Having heard these works before the thing that sticks out in my mind most is the superb recording job done by the people at Classic Sound Ltd. This is a live recording but one can’t hear that to be the case. If you have multi channel 5.1 it will sound even better as these works from Scriabin are large grandeur pieces lend themselves to multi channel systems. This CD is nicely conducted by Valery Gergiev and would be a good choice if one wishes to have this in your collection.
December 27, 2015
RPO SP 050
As an encore to their two volume Hollywood Block Buster CD (RPO SP034) the Royal Philharmonic Orchestra plays some of the newer releases including some favorite composers of mine Williams and Desplat. The overall sound of this CD is on the easy listening side with tracks such as Lincoln leading the way. Written as much as a tribute to Copland as Lincoln the stirring music brings out the USA in the best who listen to the piece. Other John Williams compositions include The Book Thief, a very delicate, melancholy, theme that features the piano with counterpoint being provided by the harp. Another winner to the long list of successful film themes. War Horse is a third again quite melancholy but with one of those wonderful themes that you’ll be humming when you leave the theater. Along with the theme is harmony that Williams knows how to write so well. Dario Marianelli a very successful film composer of over 50 films is an Oscar winner for Atonement as well as a nominee for the picture Anna Karenina presented on this CD. It is a wonderful carousel dance number that reminds you of the finest balls from the kingdoms of the world. The King’s Speech, a Alexandre Desplat nominee, begins like many of his themes with a piano that is bouncy and full of vigor. That eventually changes into a funeral like theme. Having seen this film I can tell you that Desplat, who has done 100 films, writes for the situation on the screen nicely. The main theme from Skyfall, written by Adele is performed without lyrics although as is many times the case the Bond themes become pop hits. The Oscar nominated Thomas Newman score is something else that one may want to explore.

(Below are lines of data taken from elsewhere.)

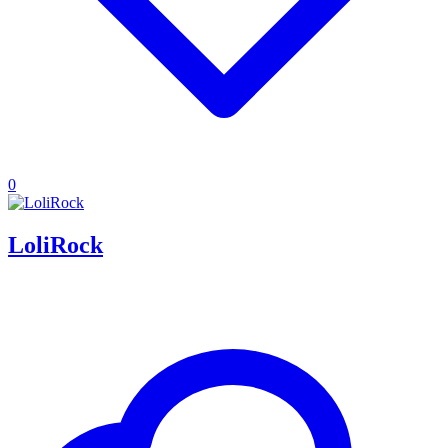
0
LoliRock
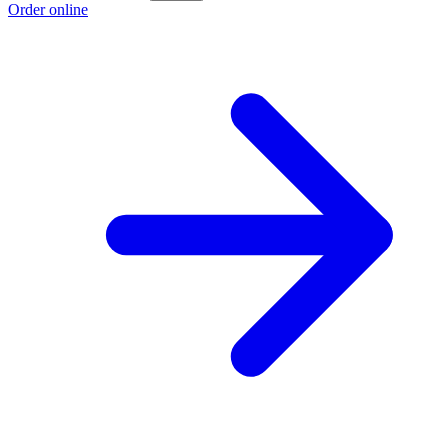
Order online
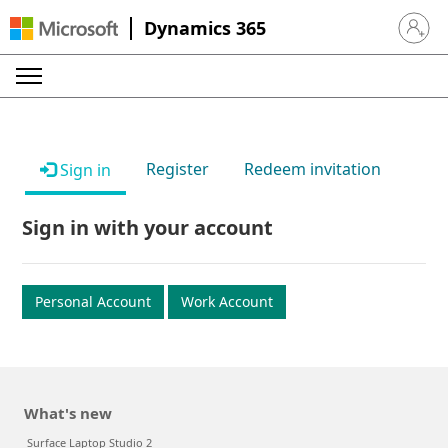
Dynamics 365
Sign in 
Register
Redeem invitation
Sign in
Sign in with your account
Personal Account
Work Account
What's new
Surface Laptop Studio 2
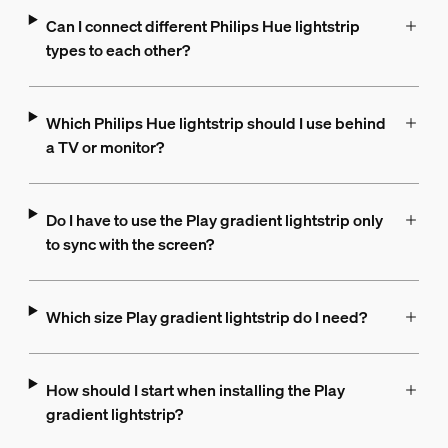
Can I connect different Philips Hue lightstrip
types to each other?
Which Philips Hue lightstrip should I use behind
a TV or monitor?
Do I have to use the Play gradient lightstrip only
to sync with the screen?
Which size Play gradient lightstrip do I need?
How should I start when installing the Play
gradient lightstrip?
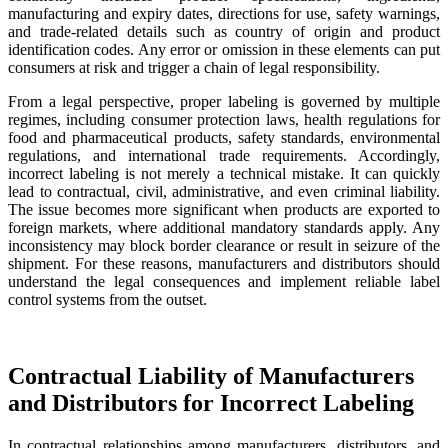
manufacturing and expiry dates, directions for use, safety warnings,
and trade-related details such as country of origin and product
identification codes. Any error or omission in these elements can put
consumers at risk and trigger a chain of legal responsibility.
From a legal perspective, proper labeling is governed by multiple
regimes, including consumer protection laws, health regulations for
food and pharmaceutical products, safety standards, environmental
regulations, and international trade requirements. Accordingly,
incorrect labeling is not merely a technical mistake. It can quickly
lead to contractual, civil, administrative, and even criminal liability.
The issue becomes more significant when products are exported to
foreign markets, where additional mandatory standards apply. Any
inconsistency may block border clearance or result in seizure of the
shipment. For these reasons, manufacturers and distributors should
understand the legal consequences and implement reliable label
control systems from the outset.
Contractual Liability of Manufacturers
and Distributors for Incorrect Labeling
In contractual relationships among manufacturers, distributors, and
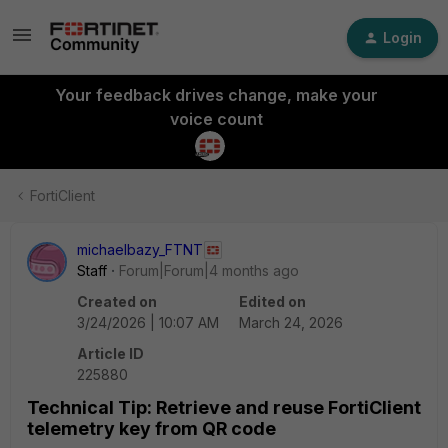
Login
Your feedback drives change, make your
voice count
FortiClient
michaelbazy_FTNT
Staff
Forum|Forum|4 months ago
Created on
Edited on
3/24/2026 | 10:07 AM
March 24, 2026
Article ID
225880
Technical Tip: Retrieve and reuse FortiClient
telemetry key from QR code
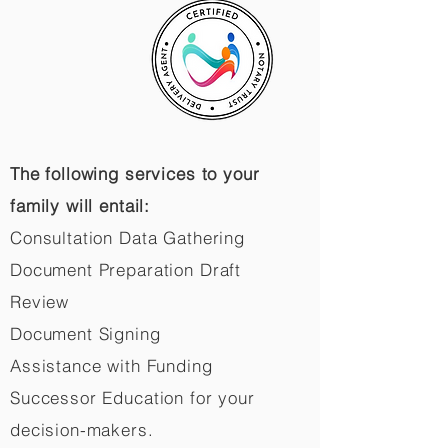
The following services to your
family will entail:
Consultation Data Gathering
Document Preparation Draft
Review
Document Signing
Assistance with Funding
Successor Education for your
decision-makers.​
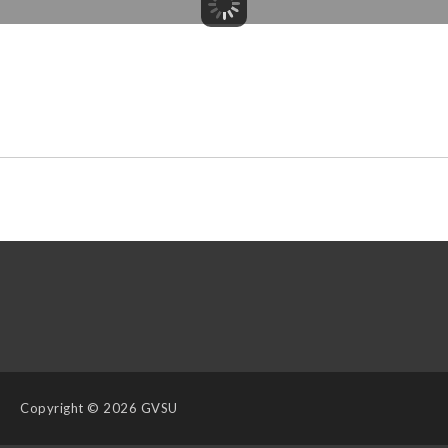
Copyright
© 2026 GVSU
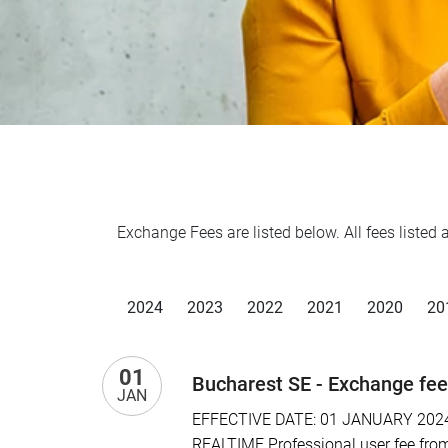
Exchange Fees are listed below. All fees liste
2024
2023
2022
2021
2020
20
01
Bucharest SE - Exchange fe
JAN
EFFECTIVE DATE: 01 JANUARY 2024 I
REALTIME Professional user fee from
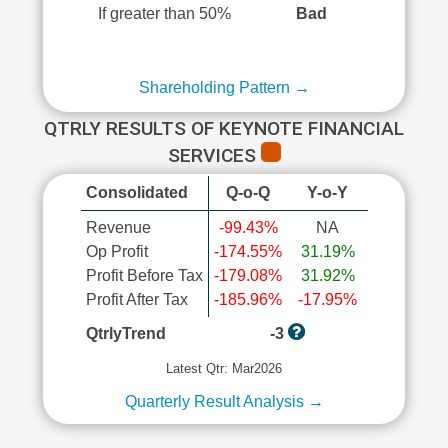
If greater than 50%
Bad
Shareholding Pattern →
QTRLY RESULTS OF KEYNOTE FINANCIAL
SERVICES
Consolidated
Q-o-Q
Y-o-Y
Revenue
-99.43%
NA
Op Profit
-174.55%
31.19%
Profit Before Tax
-179.08%
31.92%
Profit After Tax
-185.96%
-17.95%
QtrlyTrend
-3
Latest Qtr: Mar2026
Quarterly Result Analysis →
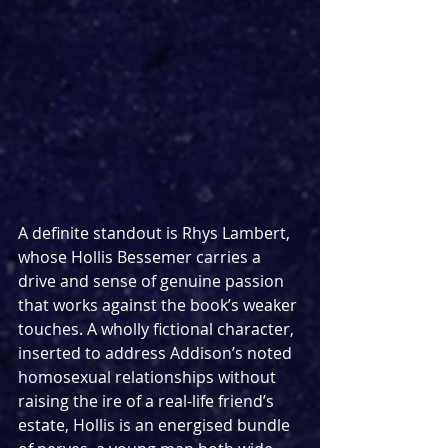
A definite standout is Rhys Lambert, 
whose Hollis Bessemer carries a 
drive and sense of genuine passion 
that works against the book’s weaker 
touches. A wholly fictional character, 
inserted to address Addison’s noted 
homosexual relationships without 
raising the ire of a real-life friend’s 
estate, Hollis is an energised bundle 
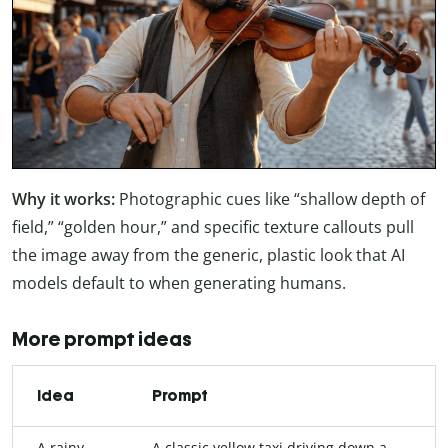
Why it works:
Photographic cues like “shallow depth of
field,” “golden hour,” and specific texture callouts pull
the image away from the generic, plastic look that AI
models default to when generating humans.
More prompt ideas
Idea
Prompt
A rainy
A classic yellow taxi driving down a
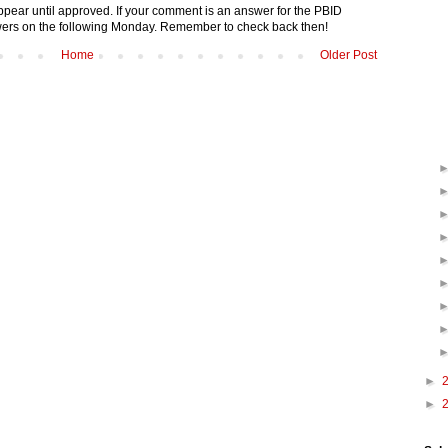
pear until approved. If your comment is an answer for the PBID
nswers on the following Monday. Remember to check back then!
Home
Older Post
►
►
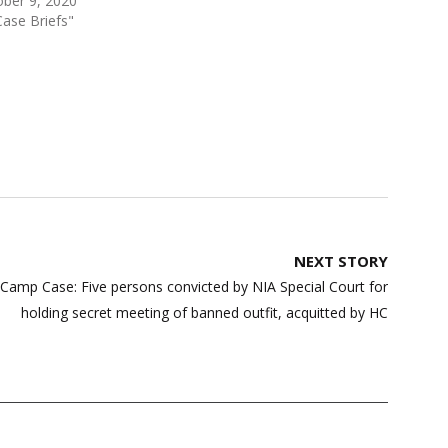
ber 9, 2020
Case Briefs"
NEXT STORY
Camp Case: Five persons convicted by NIA Special Court for
holding secret meeting of banned outfit, acquitted by HC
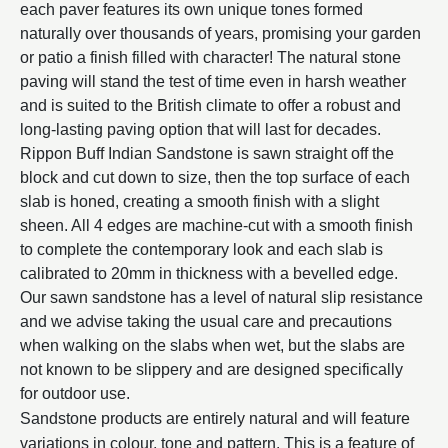
each paver features its own unique tones formed
naturally over thousands of years, promising your garden
or patio a finish filled with character! The natural stone
paving will stand the test of time even in harsh weather
and is suited to the British climate to offer a robust and
long-lasting paving option that will last for decades.
Rippon Buff Indian Sandstone is sawn straight off the
block and cut down to size, then the top surface of each
slab is honed, creating a smooth finish with a slight
sheen. All 4 edges are machine-cut with a smooth finish
to complete the contemporary look and each slab is
calibrated to 20mm in thickness with a bevelled edge.
Our sawn sandstone has a level of natural slip resistance
and we advise taking the usual care and precautions
when walking on the slabs when wet, but the slabs are
not known to be slippery and are designed specifically
for outdoor use.
Sandstone products are entirely natural and will feature
variations in colour, tone and pattern. This is a feature of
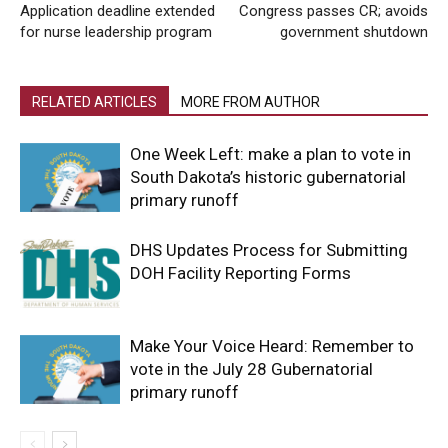
Application deadline extended
Congress passes CR; avoids
for nurse leadership program
government shutdown
RELATED ARTICLES
MORE FROM AUTHOR
One Week Left: make a plan to vote in
South Dakota’s historic gubernatorial
primary runoff
DHS Updates Process for Submitting
DOH Facility Reporting Forms
Make Your Voice Heard: Remember to
vote in the July 28 Gubernatorial
primary runoff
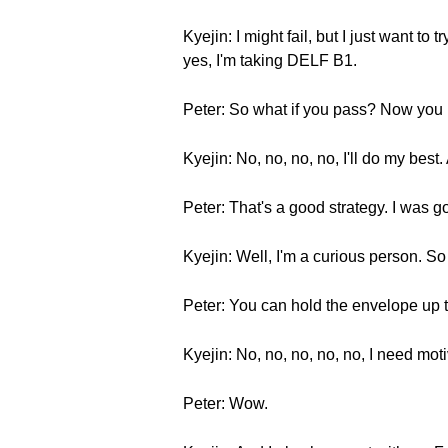
Kyejin: I might fail, but I just want 
yes, I'm taking DELF B1.
Peter: So what if you pass? Now you h
Kyejin: No, no, no, no, I'll do my best
Peter: That's a good strategy. I was 
Kyejin: Well, I'm a curious person. S
Peter: You can hold the envelope up t
Kyejin: No, no, no, no, no, I need mo
Peter: Wow.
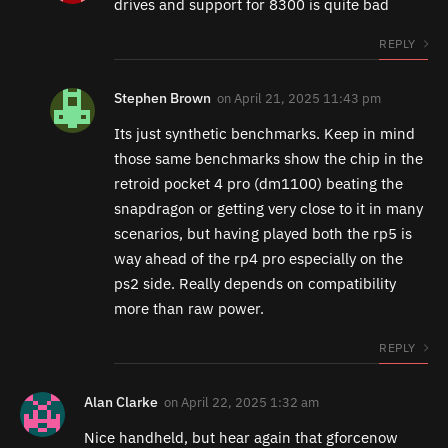
drives and support for 8300 is quite bad
REPLY
Stephen Brown
on
April 21, 2025 11:43 pm
Its just synthetic benchmarks. Keep in mind
those same benchmarks show the chip in the
retroid pocket 4 pro (dm1100) beating the
snapdragon or getting very close to it in many
scenarios, but having played both the rp5 is
way ahead of the rp4 pro especially on the
ps2 side. Really depends on compatibility
more than raw power.
REPLY
Alan Clarke
on
April 22, 2025 1:32 am
Nice handheld, but hear again that gforcenow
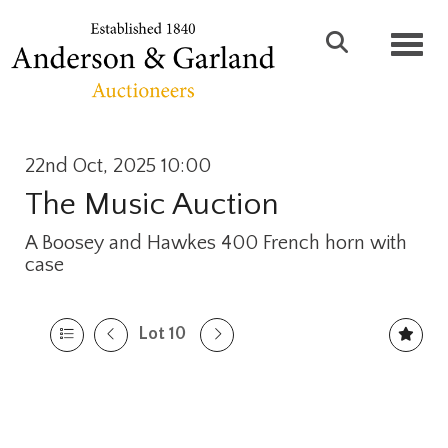
Toggl
22nd Oct, 2025 10:00
The Music Auction
A Boosey and Hawkes 400 French horn with
case
Lot 10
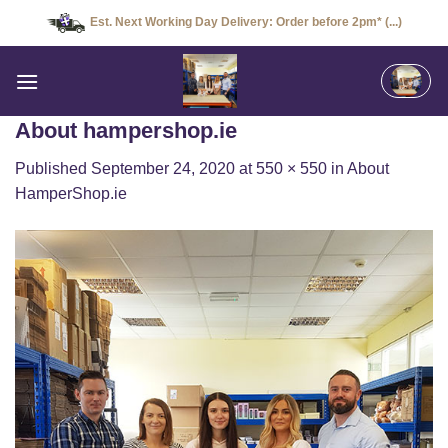
Skip
Est. Next Working Day Delivery: Order before 2pm* (...)
to
content
About hampershop.ie
Published
September 24, 2020
at
550 × 550
in
About
HamperShop.ie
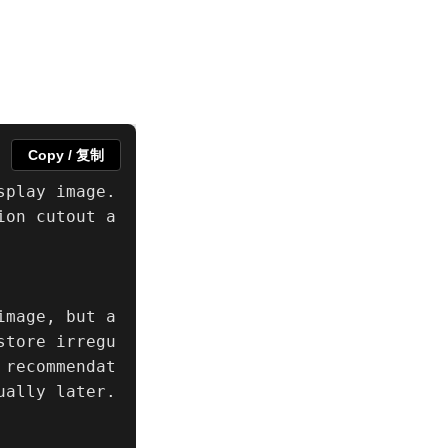
Copy / 复制
play image. 
ion cutout a
mage, but a 
store irregu
 recommendat
ally later.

How To Train Your Dragon 2 is not a film I would normally see so this opening to the Blockbuster CD was quite a surprise to me with the toe tapping violin and ethnic instruments and choir. This is one track that isn’t laid back but bright, well orchestrated. It reminds me of a scherzo or two I’ve heard in my day. What modern day compilation would not be complete without a selection from The Hobbit and this one is no exception with its battle style music and ethnic instruments. A hats off go to Bradley and Williams. Also included is the main theme to the film Inception, written by Hans Zimmer, Not to my liking at all the colorless lifeless theme is typical of many films of today.
I like this CD for a number of reasons. The material selection, orchestra arranging, a superior sound quality, and most of all the playing of the Royal Philharmonic Orchestra who are becoming the premier pops orchestra in the world today. I’m not into doing the star rating system as some reviewers do but if I made an exception I would give this one the highest possible rating.